The Voluntary AI Safety Standard aims to help organizations build a foundation for responsible AI by focusing on risk management, safety testing, transparency, accountability, and security. The guardrails are aligned with other responsible AI standards, such as the NIST AI RMF, ISO 42001, and the EU AI Act, which means adopting the Standard soon will help organizations meet future regulatory obligations.
Although the Standard is currently voluntary, organizations are encouraged to implement all ten guardrails.
The Standard is meant to be used by any organization that wishes to build a foundation for responsible and secure AI usage.
The Standard consists of ten guardrails, which are organized into multiple actionable controls that give more concrete guidance on how to best implement that guardrail. Each guardrail is broken into individual actionable steps, providing more concrete guidance to help organizations adopt the Standard.
Some requirements apply to specific AI systems, and some apply to the organization.
The ten guardrails include:
- Establishing a governance program with appropriate accountability
- Establishing an AI risk management program
- Apply security and data governance metrics
- Test AI thoroughly before deployment and monitor after
- Enable appropriate human oversight throughout the AI lifecycle
- Provide end-users with transparency around the use of AI
- Provide end-users with a way to challenge the usage or outcomes of AI
- Disclose information to other actors in the AI supply chain
- Maintain records that allow third parties to assess compliance with the Standard
- Solicit stakeholder feedback

Notably, the Voluntary AI Safety Standard complements the government’s broader Safe and Responsible AI agenda, which includes the development of mandatory guardrails for high-risk AI settings. These mandatory guardrails are closely aligned with the voluntary measures in the Standard. The alignment signals the government’s intent to transition these voluntary guidelines into enforceable regulations, encouraging organisations to proactively adopt these practices now to ease future compliance.
By adopting the Voluntary AI Safety Standard, organisations can ensure individuals and businesses safely leverage AI to its full potential while minimizing risks to data security and human rights.

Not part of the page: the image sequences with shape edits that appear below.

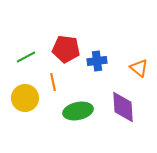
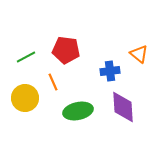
red pentagon: moved 1 px down
blue cross: moved 13 px right, 10 px down
orange triangle: moved 14 px up
orange line: rotated 12 degrees counterclockwise
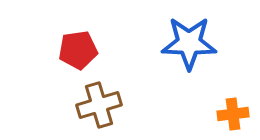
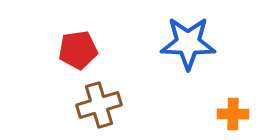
blue star: moved 1 px left
orange cross: rotated 8 degrees clockwise
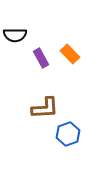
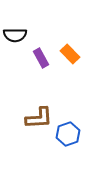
brown L-shape: moved 6 px left, 10 px down
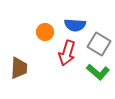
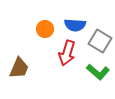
orange circle: moved 3 px up
gray square: moved 1 px right, 3 px up
brown trapezoid: rotated 20 degrees clockwise
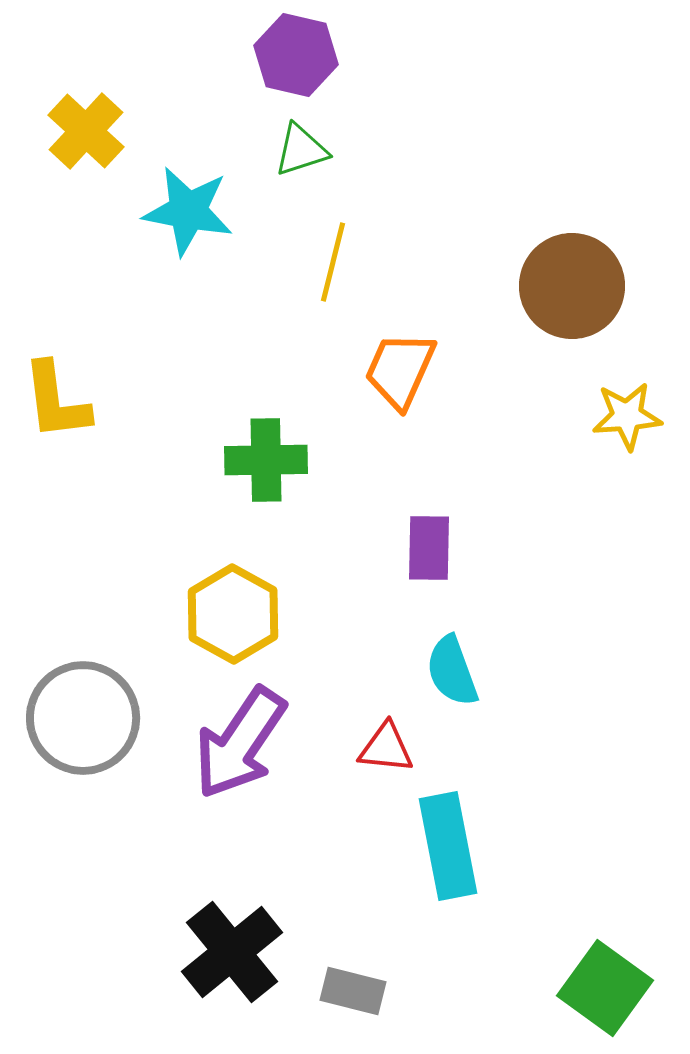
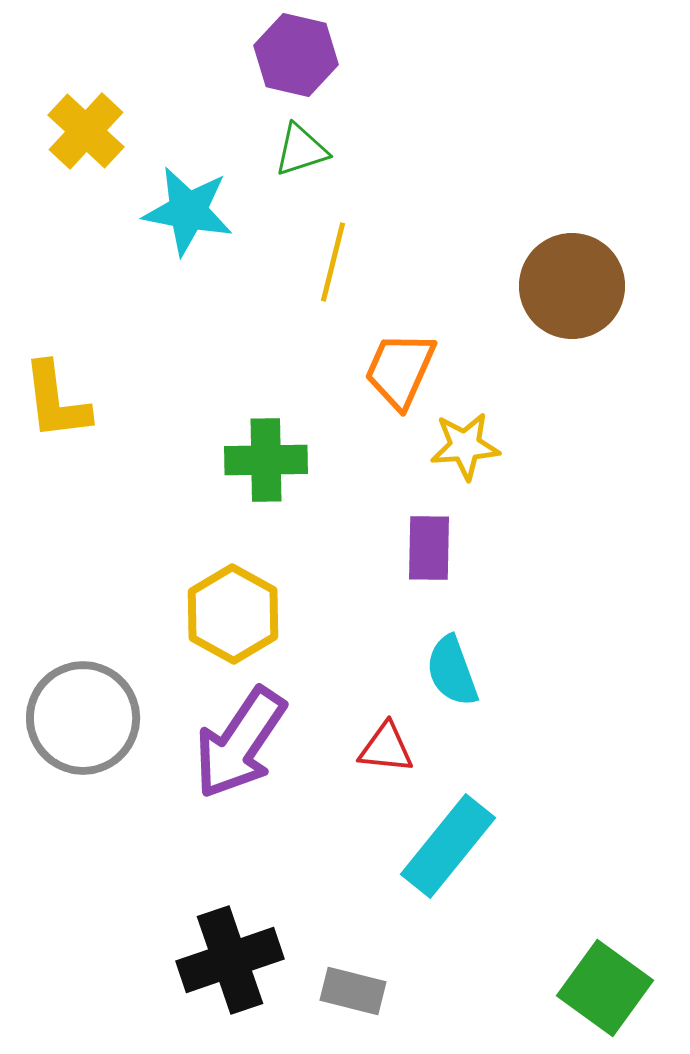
yellow star: moved 162 px left, 30 px down
cyan rectangle: rotated 50 degrees clockwise
black cross: moved 2 px left, 8 px down; rotated 20 degrees clockwise
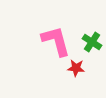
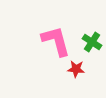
red star: moved 1 px down
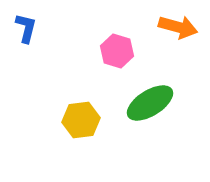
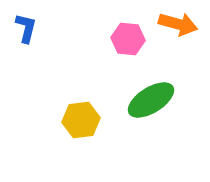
orange arrow: moved 3 px up
pink hexagon: moved 11 px right, 12 px up; rotated 12 degrees counterclockwise
green ellipse: moved 1 px right, 3 px up
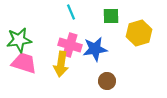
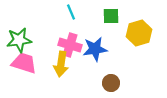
brown circle: moved 4 px right, 2 px down
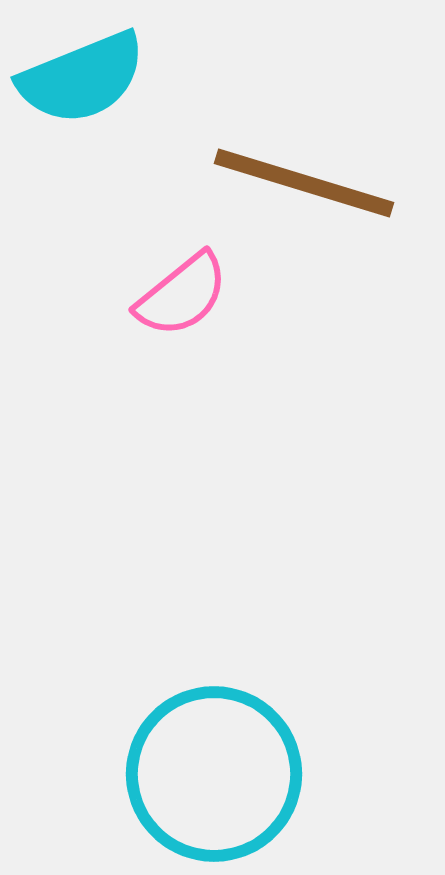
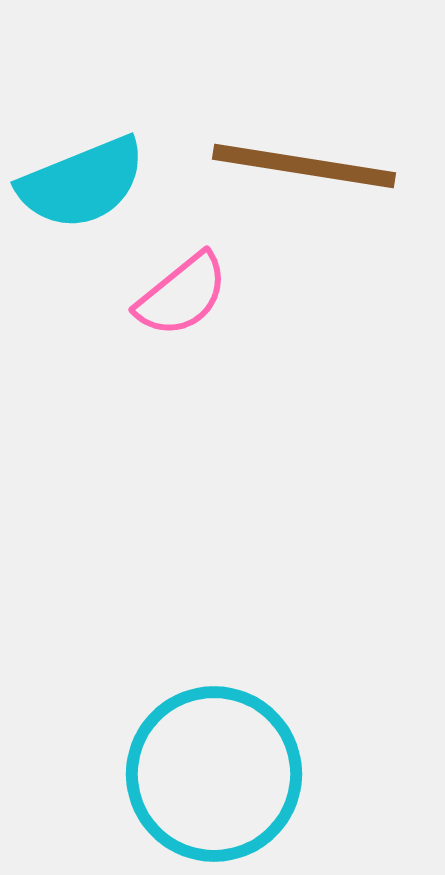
cyan semicircle: moved 105 px down
brown line: moved 17 px up; rotated 8 degrees counterclockwise
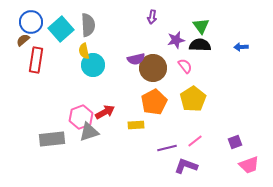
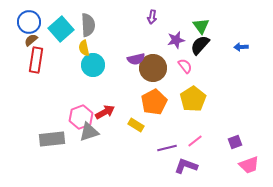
blue circle: moved 2 px left
brown semicircle: moved 8 px right
black semicircle: rotated 50 degrees counterclockwise
yellow semicircle: moved 3 px up
yellow rectangle: rotated 35 degrees clockwise
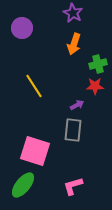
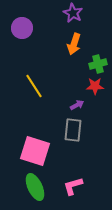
green ellipse: moved 12 px right, 2 px down; rotated 64 degrees counterclockwise
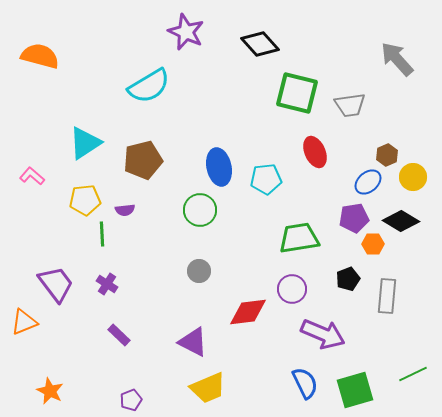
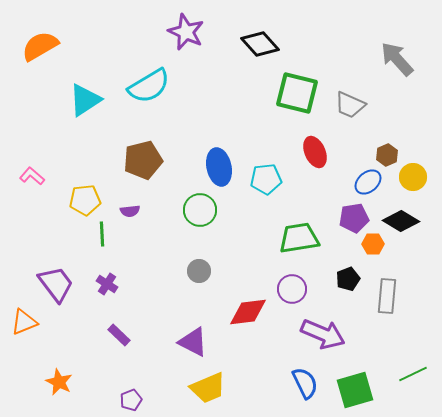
orange semicircle at (40, 56): moved 10 px up; rotated 45 degrees counterclockwise
gray trapezoid at (350, 105): rotated 32 degrees clockwise
cyan triangle at (85, 143): moved 43 px up
purple semicircle at (125, 210): moved 5 px right, 1 px down
orange star at (50, 391): moved 9 px right, 9 px up
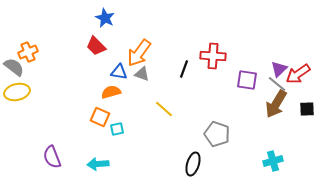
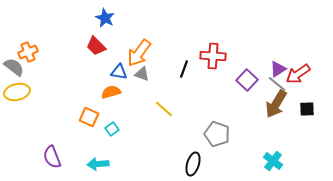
purple triangle: moved 1 px left; rotated 12 degrees clockwise
purple square: rotated 35 degrees clockwise
orange square: moved 11 px left
cyan square: moved 5 px left; rotated 24 degrees counterclockwise
cyan cross: rotated 36 degrees counterclockwise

Why AI Safety Standards / Benefits
- Risk Mitigation and Safety
- The guardrails provide a framework to identify and manage potential AI-related harms to people and communities.
- Trust and Reputation
- Implementing these standards builds confidence among users and stakeholders, demonstrating a commitment to safe, ethical, and responsible AI.
- Future-Proofing Compliance
- The voluntary standard acts as a precursor to upcoming mandatory AI legislation in Australia, allowing organizations to prepare early.
- International Alignment
- The standards align with international frameworks like ISO/IEC 42001 and the NIST AI RMF, facilitating smoother operations in global markets.
- Operational Guidance
- It provides a clear, practical, and auditable checklist for AI governance, from testing and documentation to human oversight and stakeholder engagement.
Cyberverse Approach
Cyberverse helps organisations shifting from ad-hoc usage to structured, risk-based governance frameworks. The approach emphasizes embedding safety throughout the entire AI lifecycle, from initial design to decommissioning.
Here are ways Cyberverse help organisations to operationalize Australia’s Voluntary AI Safety Standard:
- Establish Accountability: Appoint an AI lead in charge of strategy, oversight, and ensuring AI is safely utilized throughout the organisation.
- Develop an AI Strategy: Establish a structured approach to implementing AI that includes objectives, risk control, and moral standards.
- Implement Risk Management Processes: Regularly assess AI risks and impacts and conduct risk assessments to mitigate any possible negative effects.
- Set Up Data Governance and Cybersecurity: Develop robust cybersecurity, privacy, and data handling procedures adapted to AI's unique needs, such as data provenance and quality.
- Thorough Testing and Monitoring: Before deploying AI systems, test them and monitor them to identify any unexpected impacts or changes in behaviour.
- Enable Human Oversight: Establish mechanisms that enable human intervention to handle unforeseen issues at any stage of the AI lifecycle.
- Ensure Transparency and Disclosure: Clearly communicate AI use, roles, and when content is AI-generated, building trust with users and stakeholders.
- Provide Challenge and Appeal Mechanisms: Establish channels for impacted stakeholders to challenge AI judgments or results.
- Share Information Across the AI Supply Chain: Collaborate with supply chain partners to understand and manage AI components, data sources, and AI risks.
- Document Compliance Efforts: Maintain records, including an AI inventory and documentation, to demonstrate compliance with the standard and other AI laws.
- Engage with Stakeholders: Regularly consult stakeholders to identify potential risks, address bias, and ensure AI accessibility, transparency and ethical fairness.